REQUIREMENT>
Below are records; copy every line in them that holds the word "Врана".

DATA>
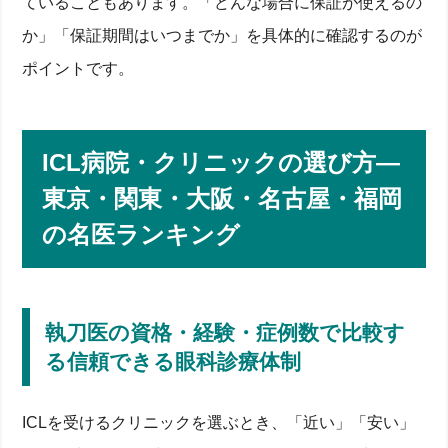
ていることもあります。「どんな場合に保証が使えるの
か」「保証期間はいつまでか」を具体的に確認するのが
ポイントです。
ICL病院・クリニックの選び方―
東京・関東・大阪・名古屋・福岡
の名医ランキング
執刀医の資格・経験・症例数で比較す
る信頼できる眼科診療体制
ICLを受けるクリニックを選ぶとき、「近い」「安い」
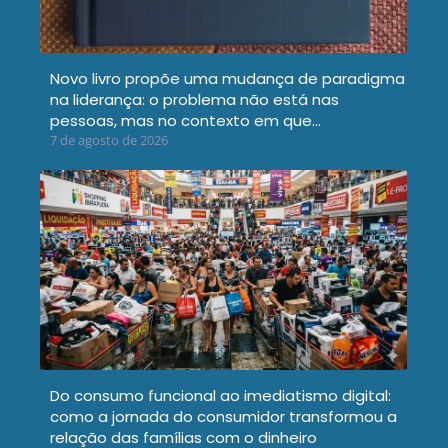
Novo livro propõe uma mudança de paradigma
na liderança: o problema não está nas
pessoas, mas no contexto em que…
7 de agosto de 2026
Do consumo funcional ao imediatismo digital:
como a jornada do consumidor transformou a
relação das famílias com o dinheiro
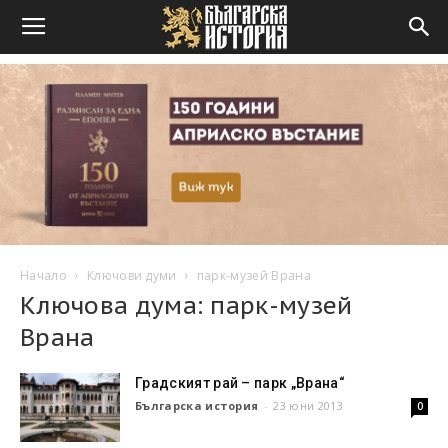
Начало
Ключови думи
парк-музей Врана
Ключова дума: парк-музей
Врана
Градският рай – парк „Врана“
Българска история
-
23 юни 2013
0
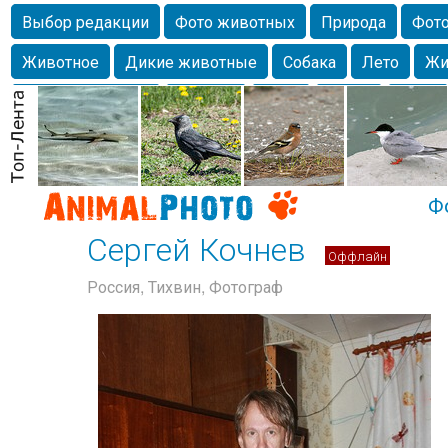
Выбор редакции
Фото животных
Природа
Фото
Животное
Дикие животные
Собака
Лето
Жи
Млекопитающие
Красота
Фото
Озеро
Глаза
любимцы
Волгоград
Лебедь
Город
Бабочка
Спаниель
Ф
Сергей Кочнев
Оффлайн
Россия, Тихвин, Фотограф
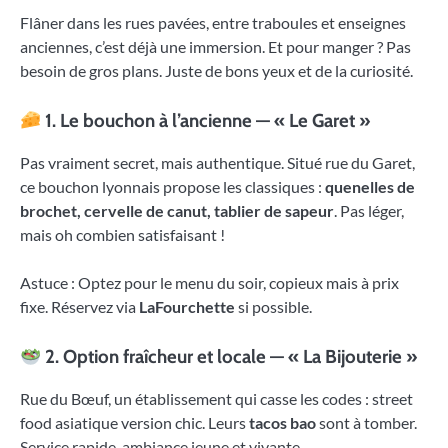
Flâner dans les rues pavées, entre traboules et enseignes
anciennes, c’est déjà une immersion. Et pour manger ? Pas
besoin de gros plans. Juste de bons yeux et de la curiosité.
1. Le bouchon à l’ancienne — « Le Garet »
Pas vraiment secret, mais authentique. Situé rue du Garet,
ce bouchon lyonnais propose les classiques :
quenelles de
brochet, cervelle de canut, tablier de sapeur
. Pas léger,
mais oh combien satisfaisant !
Astuce : Optez pour le menu du soir, copieux mais à prix
fixe. Réservez via
LaFourchette
si possible.
2. Option fraîcheur et locale — « La Bijouterie »
Rue du Bœuf, un établissement qui casse les codes : street
food asiatique version chic. Leurs
tacos bao
sont à tomber.
Service rapide, ambiance jeune et vivante.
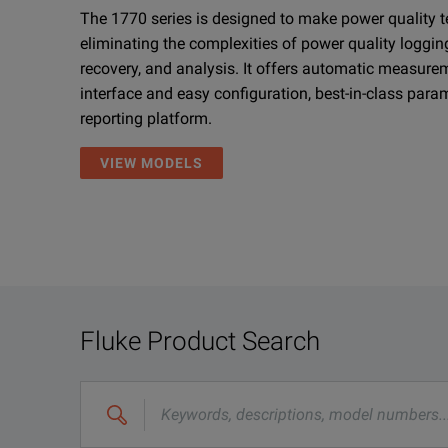
The 1770 series is designed to make power quality te
eliminating the complexities of power quality logging
recovery, and analysis. It offers automatic measure
interface and easy configuration, best-in-class para
reporting platform.
VIEW MODELS
Fluke Product Search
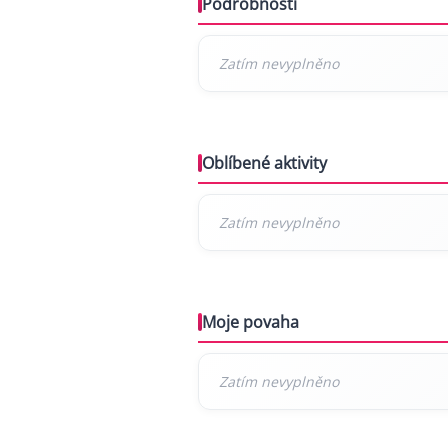
Podrobnosti
Oblíbené aktivity
Moje povaha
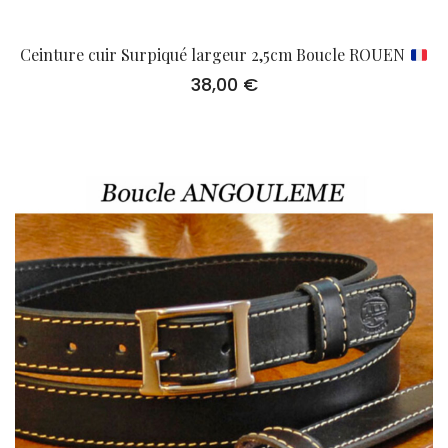
Ceinture cuir Surpiqué largeur 2,5cm Boucle ROUEN
38,00
€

WRITTEN ANSWER>
парк-музей Врана
Врана
Градският рай – парк „Врана“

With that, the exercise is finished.